Work required: Produce as output only the lines below starting at the line with "Pasos para elaborar una carta (105, 2048)" and continuing through the line with "PASOS PARA ELABORAR UN TRABAJO (139, 1982)", each one exactly as written.

Extracted entries:

━━━

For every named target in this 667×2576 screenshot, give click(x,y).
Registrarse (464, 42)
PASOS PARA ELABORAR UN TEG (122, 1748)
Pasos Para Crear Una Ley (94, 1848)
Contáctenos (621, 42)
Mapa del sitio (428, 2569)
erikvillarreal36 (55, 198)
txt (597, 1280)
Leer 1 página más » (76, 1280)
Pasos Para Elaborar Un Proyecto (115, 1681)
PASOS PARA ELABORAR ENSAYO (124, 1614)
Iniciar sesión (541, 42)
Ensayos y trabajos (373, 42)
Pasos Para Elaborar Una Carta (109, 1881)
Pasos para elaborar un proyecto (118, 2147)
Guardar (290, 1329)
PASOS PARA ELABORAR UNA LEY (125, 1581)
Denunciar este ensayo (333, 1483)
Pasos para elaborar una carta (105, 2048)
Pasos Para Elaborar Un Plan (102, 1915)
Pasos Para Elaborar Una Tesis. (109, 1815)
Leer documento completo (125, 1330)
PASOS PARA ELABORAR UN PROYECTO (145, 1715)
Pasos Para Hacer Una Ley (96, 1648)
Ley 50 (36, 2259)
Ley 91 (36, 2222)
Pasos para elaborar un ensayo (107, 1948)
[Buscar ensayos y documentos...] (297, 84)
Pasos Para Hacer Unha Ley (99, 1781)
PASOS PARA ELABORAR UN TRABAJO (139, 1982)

━━━

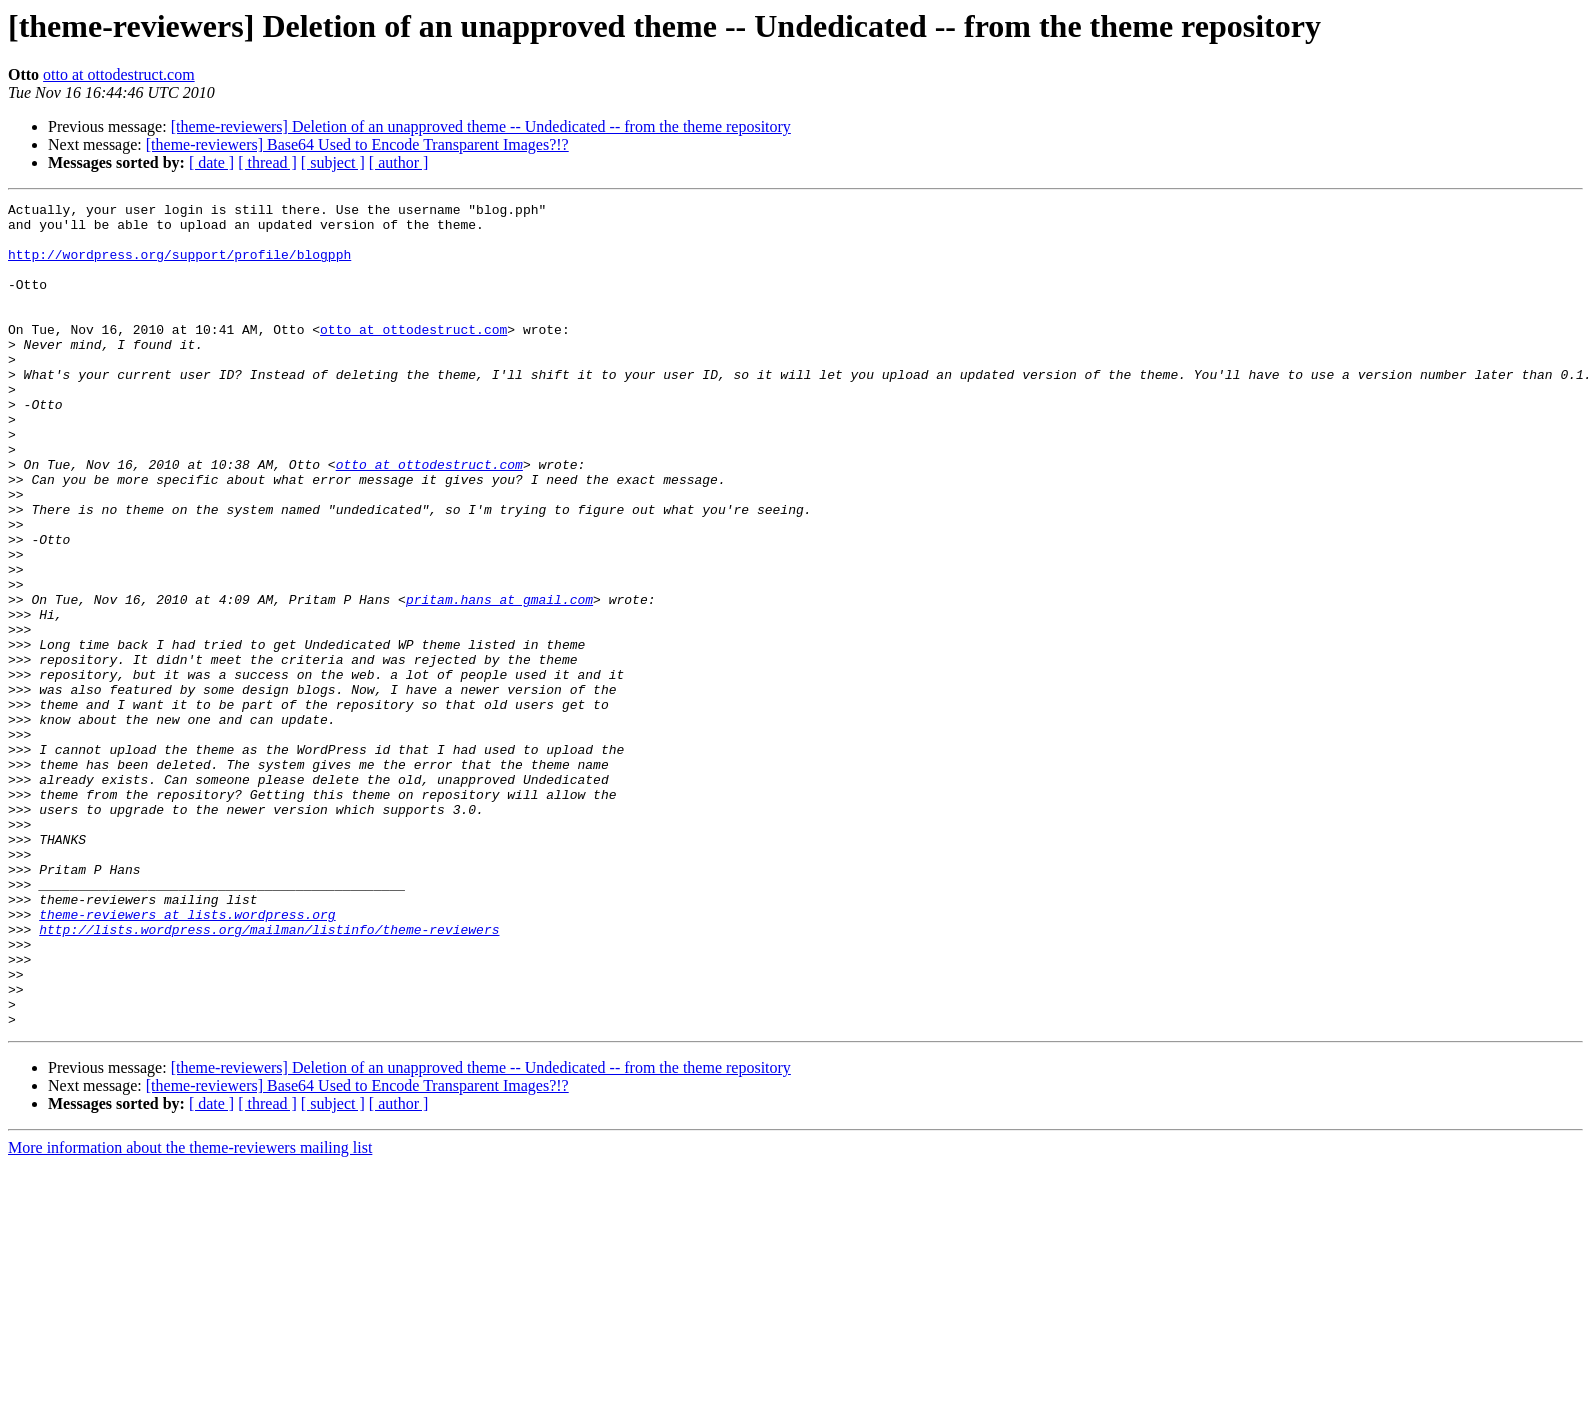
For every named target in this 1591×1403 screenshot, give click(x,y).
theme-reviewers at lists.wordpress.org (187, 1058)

━━━

Result below:
Pasos para elaborar una carta (105, 2048)
Pasos Para Elaborar Un Plan (102, 1915)
Pasos Para Elaborar Una Tesis. (109, 1815)
Leer documento completo (125, 1330)
PASOS PARA ELABORAR UN PROYECTO (145, 1715)
Pasos Para Hacer Una Ley (96, 1648)
Ley 50 (36, 2259)
Ley 91 (36, 2222)
Pasos para elaborar un ensayo (107, 1948)
[Buscar ensayos y documentos...] (297, 84)
Pasos Para Hacer Unha Ley (99, 1781)
PASOS PARA ELABORAR UN TRABAJO (139, 1982)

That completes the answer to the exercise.